Required work: In the records below, find the line containing "100Hz tazeleme hızı ile en akıcı konferans" and the line containing "bir hız olmasa"; please repeat exactly the lines from one to the other, both included, and nothing more.

Material supplied:

————

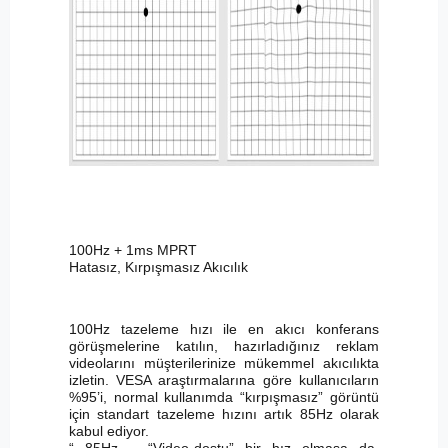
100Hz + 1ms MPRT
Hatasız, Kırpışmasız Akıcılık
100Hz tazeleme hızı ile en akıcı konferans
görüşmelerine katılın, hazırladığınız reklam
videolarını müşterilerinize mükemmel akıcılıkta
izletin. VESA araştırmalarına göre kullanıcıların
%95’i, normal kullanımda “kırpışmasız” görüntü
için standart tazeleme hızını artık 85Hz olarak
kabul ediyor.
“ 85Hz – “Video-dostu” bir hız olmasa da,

————

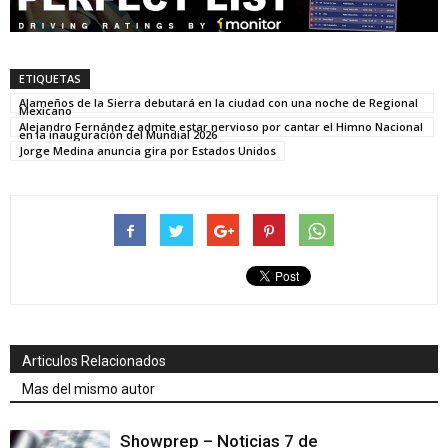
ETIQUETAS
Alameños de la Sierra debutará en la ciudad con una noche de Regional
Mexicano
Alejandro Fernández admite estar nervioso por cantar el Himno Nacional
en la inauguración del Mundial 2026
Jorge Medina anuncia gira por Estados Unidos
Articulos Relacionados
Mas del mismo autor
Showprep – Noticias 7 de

————

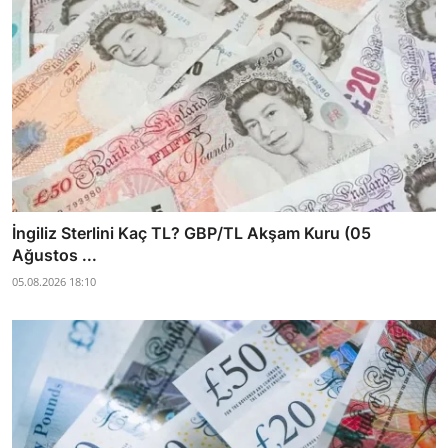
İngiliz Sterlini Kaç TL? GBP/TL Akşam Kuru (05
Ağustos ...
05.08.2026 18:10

————

Result of the task:
100Hz tazeleme hızı ile en akıcı konferans
görüşmelerine katılın, hazırladığınız reklam
videolarını müşterilerinize mükemmel akıcılıkta
izletin. VESA araştırmalarına göre kullanıcıların
%95’i, normal kullanımda “kırpışmasız” görüntü
için standart tazeleme hızını artık 85Hz olarak
kabul ediyor.
“ 85Hz – “Video-dostu” bir hız olmasa da,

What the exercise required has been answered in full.